After the meeting, I tried to catch up with Sofía, but I saw that Ray fellow opening the door for her, and he had his hand at the small of her back.

She turned to say something to him, and saw me, but I just headed in the other direction.

**********

It was a couple weeks later when Sofía called me to set up a follow-up meeting. I drove over and met her in her office.

"No Ray?" I asked, apparently not as casually as I thought.

She smirked. "No, this is just about the construction. He doesn't need to know." The layers of meaning she put into that last sentence though. I just tried to focus through the rest of what she wanted to discuss.

After the meeting, I asked, "Sofía, before I make a fool of myself, is there anything going on with you and Ray?
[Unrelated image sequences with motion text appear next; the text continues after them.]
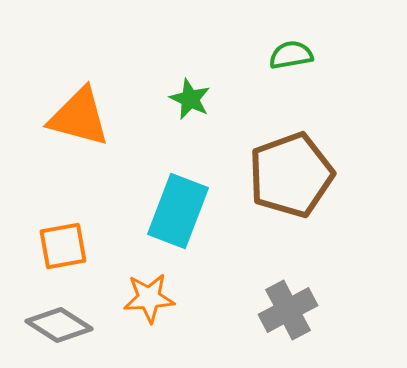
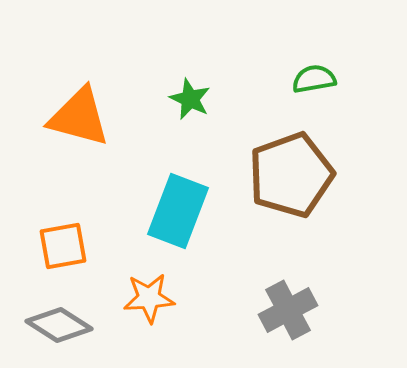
green semicircle: moved 23 px right, 24 px down
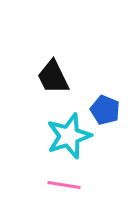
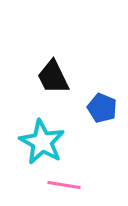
blue pentagon: moved 3 px left, 2 px up
cyan star: moved 27 px left, 6 px down; rotated 24 degrees counterclockwise
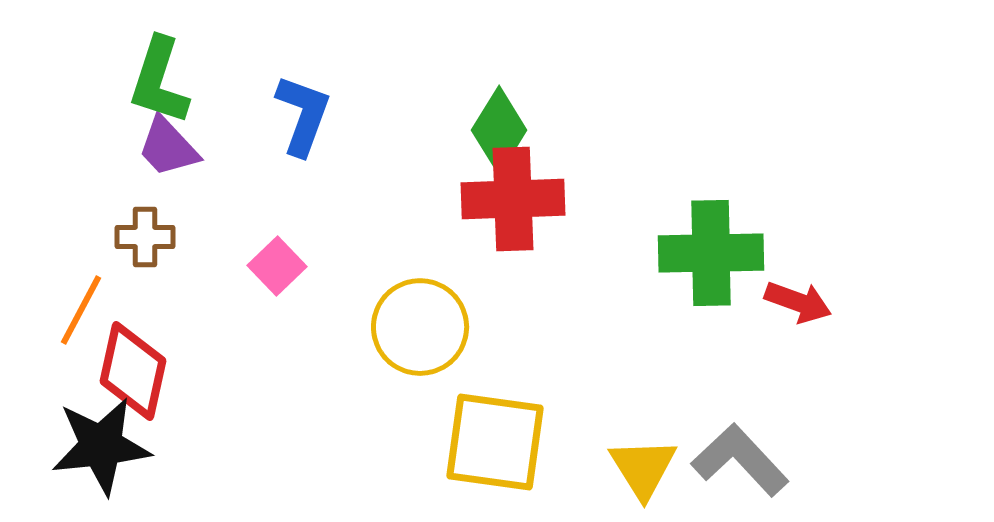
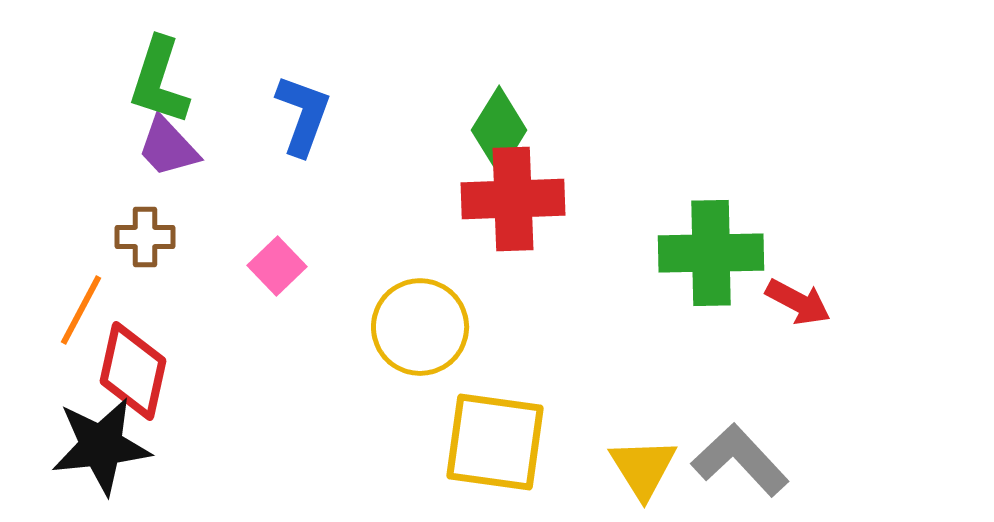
red arrow: rotated 8 degrees clockwise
Tell me it's none of my business if you want, but I was thinking about asking you for a drink, and I don't want to get shot down."

I thought I was being clever. Boy, was I wrong.

She just said, "It's. None. Of. Your. Business." And held the door for me.

Wow, okay. "Fair enough," I said, and got up to leave.

As I was walking past her, she laid a hand on my arm. She gave me a sultry smile, and asked, "I thought you were going to ask me for a drink?"

I looked at her quizzically. "But I thought you just said..."

She stopped me. "I said, what I do with Ray is none of your business." Then she smiled again. "And what I do with you is none of HIS business."